Christ, what have I done?
Ravaged, he looked at Dynevor’s bored expression. “When?” Who did that harsh, desperate entreaty belong to? Surely not Thornwick.
“Earlier this morning.”
Oh, Christ, help me.
Dragging his hands through his hair, Thornwick backed away from Dynevor. Distance was all that kept him from killing the rat—cutting down Diggory’s son in the flesh would set the war ablaze too soon. Once Addien was in his arms and far from this city on the brink, the devil could come out to play.
A hammering filled his ears. Somewhere in that pounding came the roar of a savage beast—his own—as he launched himself across the desk. Fisting Dynevor’s shirt lapels, he hauled the man forward, set him on his feet, and gave him a brutal shake.
“Where the hell is she?” he hissed, forcing the words past lungs that fought for air.
“I’m not looking to play games,” Dynevor said, his voice still steeped in the cockney he’d slipped into since Diggory’s return—as if the king of the hamlet had come home and the son had remembered his proper tongue. The reckless younger man mocked him with a smile. “Oi offered her places to go. Said Oi’d sent her to the Hell and Sin. Oi suggested she go to any one of my sisters’ houses to do servant’s work.”
Addien as a servant?
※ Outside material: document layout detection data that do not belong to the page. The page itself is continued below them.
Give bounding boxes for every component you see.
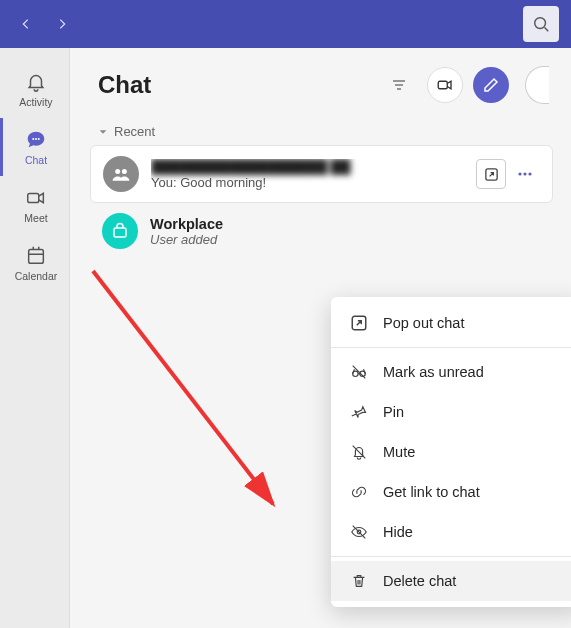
chat-preview: You: Good morning! (151, 175, 464, 190)
svg-rect-13 (114, 228, 126, 237)
menu-label: Get link to chat (383, 484, 480, 500)
titlebar (0, 0, 571, 48)
menu-separator (331, 556, 571, 557)
svg-point-7 (115, 169, 120, 174)
menu-separator (331, 347, 571, 348)
svg-point-8 (122, 169, 127, 174)
menu-item-delete[interactable]: Delete chat (331, 561, 571, 601)
svg-point-10 (518, 172, 521, 175)
svg-point-2 (35, 138, 37, 140)
sidebar-item-label: Calendar (15, 270, 58, 282)
chat-context-menu: Pop out chat Mark as unread Pin Mute (331, 297, 571, 607)
menu-item-mute[interactable]: Mute (331, 432, 571, 472)
svg-point-1 (32, 138, 34, 140)
nav-back-button[interactable] (12, 10, 40, 38)
popout-icon (484, 167, 499, 182)
chat-row-text: ██████████████████ ██ You: Good morning! (151, 159, 464, 190)
menu-item-pin[interactable]: Pin (331, 392, 571, 432)
sidebar-item-label: Meet (24, 212, 47, 224)
svg-rect-6 (438, 81, 447, 89)
more-options-button[interactable] (510, 159, 540, 189)
nav-forward-button[interactable] (48, 10, 76, 38)
sidebar-item-meet[interactable]: Meet (0, 176, 69, 234)
svg-point-0 (535, 18, 546, 29)
link-icon (349, 482, 369, 502)
trash-icon (349, 571, 369, 591)
menu-label: Hide (383, 524, 413, 540)
sidebar-item-label: Chat (25, 154, 47, 166)
svg-point-3 (38, 138, 40, 140)
group-avatar-icon (102, 213, 138, 249)
menu-item-link[interactable]: Get link to chat (331, 472, 571, 512)
chat-row[interactable]: Workplace User added (90, 203, 553, 259)
sidebar-item-activity[interactable]: Activity (0, 60, 69, 118)
chat-row[interactable]: ██████████████████ ██ You: Good morning! (90, 145, 553, 203)
chat-preview: User added (150, 232, 541, 247)
chat-title: Workplace (150, 216, 541, 232)
svg-point-12 (528, 172, 531, 175)
chat-row-text: Workplace User added (150, 216, 541, 247)
group-avatar-icon (103, 156, 139, 192)
bell-off-icon (349, 442, 369, 462)
search-icon (532, 15, 550, 33)
menu-item-unread[interactable]: Mark as unread (331, 352, 571, 392)
meet-now-button[interactable] (427, 67, 463, 103)
menu-label: Pin (383, 404, 404, 420)
popout-button[interactable] (476, 159, 506, 189)
more-icon (516, 165, 534, 183)
chat-title: ██████████████████ ██ (151, 159, 464, 175)
menu-label: Mute (383, 444, 415, 460)
pin-icon (349, 402, 369, 422)
content-pane: Chat Recent ██████████████████ ██ (70, 48, 571, 628)
menu-label: Delete chat (383, 573, 456, 589)
menu-label: Mark as unread (383, 364, 484, 380)
eye-off-icon (349, 522, 369, 542)
video-icon (24, 186, 48, 210)
svg-rect-4 (28, 193, 39, 202)
video-icon (436, 76, 454, 94)
app-sidebar: Activity Chat Meet Calendar (0, 48, 70, 628)
chevron-down-icon (98, 127, 108, 137)
search-button[interactable] (523, 6, 559, 42)
svg-rect-5 (29, 250, 44, 264)
filter-button[interactable] (381, 67, 417, 103)
calendar-icon (24, 244, 48, 268)
menu-item-popout[interactable]: Pop out chat (331, 303, 571, 343)
chat-row-actions (476, 159, 540, 189)
avatar[interactable] (525, 66, 549, 104)
menu-item-hide[interactable]: Hide (331, 512, 571, 552)
popout-icon (349, 313, 369, 333)
page-title: Chat (98, 71, 371, 99)
sidebar-item-chat[interactable]: Chat (0, 118, 69, 176)
glasses-icon (349, 362, 369, 382)
section-recent[interactable]: Recent (70, 116, 571, 145)
compose-icon (482, 76, 500, 94)
section-label: Recent (114, 124, 155, 139)
chat-header: Chat (70, 48, 571, 116)
chat-list: ██████████████████ ██ You: Good morning! (70, 145, 571, 259)
sidebar-item-label: Activity (19, 96, 52, 108)
new-chat-button[interactable] (473, 67, 509, 103)
filter-icon (391, 77, 407, 93)
svg-point-11 (523, 172, 526, 175)
main-area: Activity Chat Meet Calendar Chat (0, 48, 571, 628)
chat-icon (24, 128, 48, 152)
menu-label: Pop out chat (383, 315, 464, 331)
bell-icon (24, 70, 48, 94)
sidebar-item-calendar[interactable]: Calendar (0, 234, 69, 292)
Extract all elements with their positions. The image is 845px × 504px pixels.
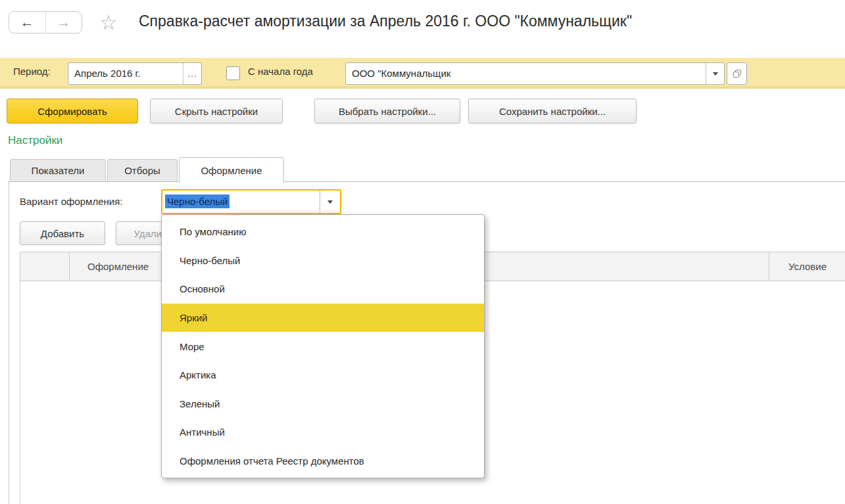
open-list-icon <box>732 68 742 79</box>
column-header-format[interactable]: Оформление <box>87 261 149 272</box>
settings-heading: Настройки <box>8 134 62 147</box>
variant-label: Вариант оформления: <box>20 196 122 207</box>
tab-filters[interactable]: Отборы <box>107 159 178 181</box>
back-button[interactable]: ← <box>9 12 46 33</box>
organization-combobox[interactable]: ООО "Коммунальщик <box>345 62 725 85</box>
history-nav-group: ← → <box>9 11 82 34</box>
from-year-start-checkbox[interactable] <box>226 66 240 80</box>
dropdown-item[interactable]: Черно-белый <box>162 246 484 275</box>
period-picker-button[interactable]: ... <box>183 63 201 84</box>
choose-settings-button[interactable]: Выбрать настройки... <box>314 99 460 124</box>
report-window: ← → ☆ Справка-расчет амортизации за Апре… <box>0 0 845 504</box>
dropdown-item[interactable]: Оформления отчета Реестр документов <box>162 447 484 476</box>
tab-indicators[interactable]: Показатели <box>10 159 106 181</box>
forward-button[interactable]: → <box>46 12 82 33</box>
tab-strip-divider <box>9 181 845 182</box>
panel-border <box>9 181 9 504</box>
chevron-down-icon <box>327 200 333 204</box>
variant-selected-text[interactable]: Черно-белый <box>165 195 229 208</box>
favorite-star-icon[interactable]: ☆ <box>99 12 118 34</box>
page-title: Справка-расчет амортизации за Апрель 201… <box>139 12 632 30</box>
column-header-condition[interactable]: Условие <box>769 261 845 272</box>
generate-button[interactable]: Сформировать <box>7 99 138 124</box>
save-settings-button[interactable]: Сохранить настройки... <box>468 99 637 124</box>
organization-dropdown-button[interactable] <box>706 63 724 84</box>
from-year-start-label[interactable]: С начала года <box>248 66 313 77</box>
tab-appearance[interactable]: Оформление <box>179 157 284 183</box>
hide-settings-button[interactable]: Скрыть настройки <box>150 99 283 124</box>
add-button[interactable]: Добавить <box>20 221 105 245</box>
period-bar: Период: Апрель 2016 г. ... С начала года… <box>0 58 845 89</box>
dropdown-item[interactable]: По умолчанию <box>162 218 484 246</box>
organization-value[interactable]: ООО "Коммунальщик <box>346 63 706 84</box>
dropdown-item[interactable]: Основной <box>162 275 484 304</box>
organization-choose-button[interactable] <box>727 62 747 85</box>
dropdown-item[interactable]: Зеленый <box>162 390 484 419</box>
variant-dropdown-button[interactable] <box>320 191 340 213</box>
table-border <box>20 281 20 504</box>
variant-combobox[interactable]: Черно-белый <box>161 189 341 214</box>
variant-dropdown-list: По умолчанию Черно-белый Основной Яркий … <box>161 214 485 478</box>
dropdown-item[interactable]: Арктика <box>162 361 484 390</box>
period-value[interactable]: Апрель 2016 г. <box>68 63 183 84</box>
dropdown-item[interactable]: Море <box>162 332 484 361</box>
dropdown-item-highlighted[interactable]: Яркий <box>162 304 484 332</box>
column-divider <box>69 252 70 281</box>
chevron-down-icon <box>713 72 718 76</box>
period-label: Период: <box>13 66 51 77</box>
dropdown-item[interactable]: Античный <box>162 418 484 447</box>
period-input[interactable]: Апрель 2016 г. ... <box>68 62 202 85</box>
He’d fucking burn every last townhouse in London before she lifted a finger in anyone’s household.
The panicky rhythm of Thornwick’s heart picked up an even more frantic beat. “Whereisshe?”
Was that pleading voice his? He didn’t beg. Not for anything. Not for anyone.
Who the hell had he become? It was like watching himself from outside his own skin, unable to make sense of any of it.He’d been stripped of his pride. Addien took it with her when she went—
“Snap went somewhere none of us could touch her.” Dynevor smirked. “And by us, I strongly suspect she meantyou.”
Rage surged through him, scorching hot, and he let out a roar that tore from his chest.
“You bloody kept me here—working on an assignment for you—all the while knowing she was gone and I’d go after her.”
Dynevor gave a lazy shrug. “Work first.”
Work first.
Yes. That had been the motto by which Thornwick had lived too.
Work before all. Work before people. Before feeling. Before living.
How bloody shallow. How empty.
How meaningless it all was—until her.
A tortured moan dragged from deep inside his chest. “Bloody hell, tell me where she’s g—”
“Forbidden Pleasures.” All the humor and taunting jeering was gone from the younger man’s voice. This time, there was a trace of something unexpected from Dynevor—sympathy.
“Forbidden Pleasures,” Thornwick whispered, the syllables fraying under the weight of what they meant.
She’d gone to the one place no one at the Devil’s Den could reach her—
And the last place Thornwick could follow.